- _WORK REQUIRED_: Please give back an exact reproduction of the lines from the one with "Par composantes" through the end of the entries below, and no others.

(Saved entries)
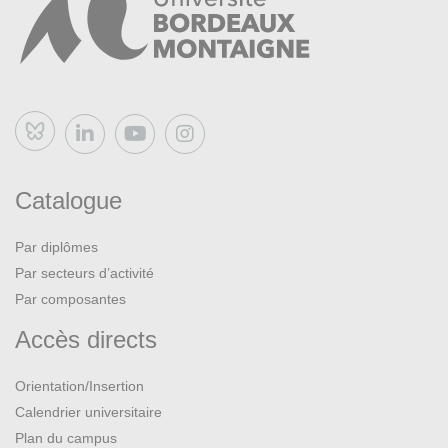
Bluesky
Catalogue
Par diplômes
Par secteurs d’activité
Par composantes
Accès directs
Orientation/Insertion
Calendrier universitaire
Plan du campus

- _ANSWER SECTION_:
Par composantes
Accès directs
Orientation/Insertion
Calendrier universitaire
Plan du campus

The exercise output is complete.